Dieses Tonband ist für Georg Meusel aus dem sächsischen Werdau ein besonderer Schatz. Als er es den Gästen aus Berlin präsentiert, ringt er um Fassung. Das Band dokumentiert eine Rede von Martin Luther King am 13. September 1964 in der Marienkirche am Alexanderplatz. Filmaufnahmen gibt es von Kings Kurzbesuch in Ost-Berlin nicht, nur dieses Tonband. „Hier sind, von beiden Seiten der Mauer, Gottes Kinder. Und keine durch Menschenhand gemachte Grenze kann diese Tatsache auslöschen“, sagt der Bürgerrechtler aus den USA, dem wenig später der Friedensnobelpreis verliehen wird. Die Marienkirche war überfüllt, spontan wurde noch ein zweiter Gottesdienst in der Sophienkirche organisiert.

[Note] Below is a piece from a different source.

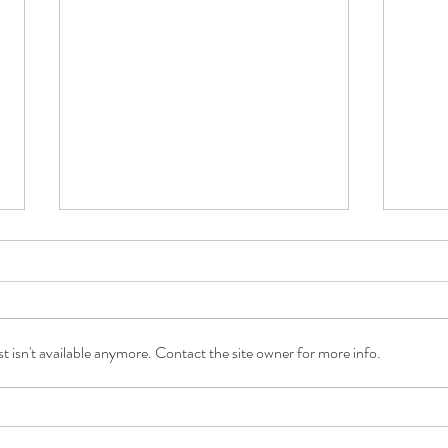
 isn't available anymore. Contact the site owner for more info.
A Daily Dose of Joy with Care at
What 
Home with Saudia Gajadhar
Shau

Meusel hatte das Tonband von der Kirchengemeinde für das Martin-Luther-King-Zentrum in Werdau erhalten. Nun sind bei ihm Berliner Schüler zu Gast, die die O-Töne für das gemeinsame Multimediaprojekt „King-Code“ zweier Schulen in den Berliner Stadtteilen Wedding und Pankow nutzen wollen. Der Filmemacher Andreas Kuno Richter dokumentiert, wie die Schüler Zeitzeugen treffen, Originalschauplätze von Kings Besuch in West- und Ost-Berlin aufsuchen. Unübersehbar geht es nicht nur um die Vergangenheit, sondern um Toleranz, ein friedvolles Miteinander heute. Die Schülerschar ist bunt gemixt: Weiße, Schwarze, Christen, Muslime. Ein Mädchen mit Kopftuch drückt in der Marienkirche feierlich auf den Knopf des Tonbands, das die vor fast 50 Jahren gehaltene Rede abspielt. Leider ist Martin Luther King im Film wegen der über den O-Ton gesprochenen Übersetzung nur eingeschränkt zu hören. Nicht einmal wenn ein historischer „Gänsehaut“-Moment zelebriert wird, traut man sich, dem Publikum Untertitel zuzumuten.

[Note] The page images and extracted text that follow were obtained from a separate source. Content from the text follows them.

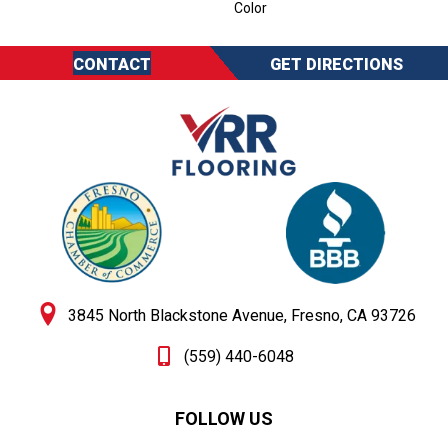
Color
CONTACT
GET DIRECTIONS
3845 North Blackstone Avenue, Fresno, CA 93726
(559) 440-6048
FOLLOW US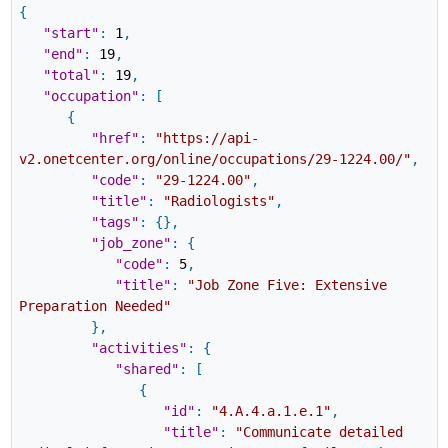
{
"start"
:
1
,
"end"
:
19
,
"total"
:
19
,
"occupation"
:
[
{
"href"
:
"https://api-
v2.onetcenter.org/online/occupations/29-1224.00/"
,
"code"
:
"29-1224.00"
,
"title"
:
"Radiologists"
,
"tags"
:
{
}
,
"job_zone"
:
{
"code"
:
5
,
"title"
:
"Job Zone Five: Extensive
Preparation Needed"
}
,
"activities"
:
{
"shared"
:
[
{
"id"
:
"4.A.4.a.1.e.1"
,
"title"
:
"Communicate detailed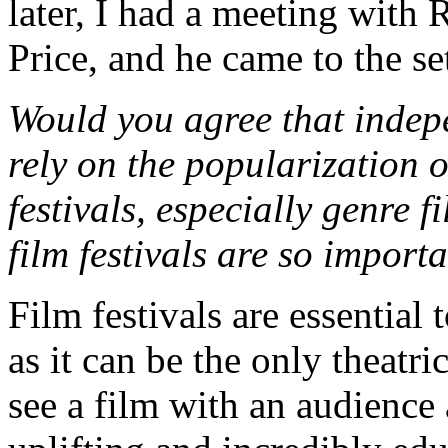
later, I had a meeting with 
Price, and he came to the se
Would you agree that indep
rely on the popularization 
festivals, especially genre 
film festivals are so impor
Film festivals are essential
as it can be the only theatr
see a film with an audience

Und wieso überhaupt RTL? Schirmherr des Projekts ist Chefredakteur Peter Kloeppel, der deshalb auch immer mal wieder, lässig an den Überresten der Berliner Mauer vorbeiflanierend, ein paar Überleitungen spricht. Das ist zwar dramaturgisch weitgehend überflüssig, ebenso wie das übertriebene Pathos im Off-Kommentar, man darf sich dennoch über den pädagogisch wertvollen Ausreißer im RTL-Programm freuen. Produziert wurde „Der King-Code“ von der Filmgesellschaft Eikon Nord, deren wichtigster Gesellschafter die evangelische Kirche ist.

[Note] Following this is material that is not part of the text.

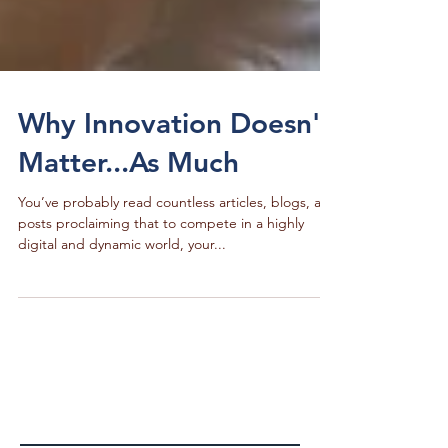
Why Innovation Doesn't
Matter...As Much
You’ve probably read countless articles, blogs, and
posts proclaiming that to compete in a highly
digital and dynamic world, your...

Martin Luther Kings Besuch bietet einen hinreichend spannenden Stoff: Das Fluchtdrama um Michael Meyer zum Beispiel, der am selben Tag beinahe von DDR-Grenzern erschossen worden wäre. King änderte spontan sein Besuchsprogramm und eilte nach Kreuzberg. Oder die kuriosen Umstände von Kings Einreise nach Ost-Berlin am Checkpoint Charlie, die die US-Regierung verhindern wollte, indem sie Kings Reisepass einzog. Die Stasi hatte in den Kirchen natürlich auch einen Berichterstatter vor Ort. Die DDR-Oberen wollten King ihren Bürgern am liebsten als „Arbeiterführer“ verkaufen. Vor der Wende 1989 kursierten dann in den Kirchen westliche Dokumentarfilme über den 1968 erschossenen Prediger. Martin Luther King inspirierte offenbar viele Menschen in der DDR, 1964 sogar durch seine persönliche Anwesenheit. Die Bedeutung seines Besuchs für den Westen geht darüber im Film etwas unter.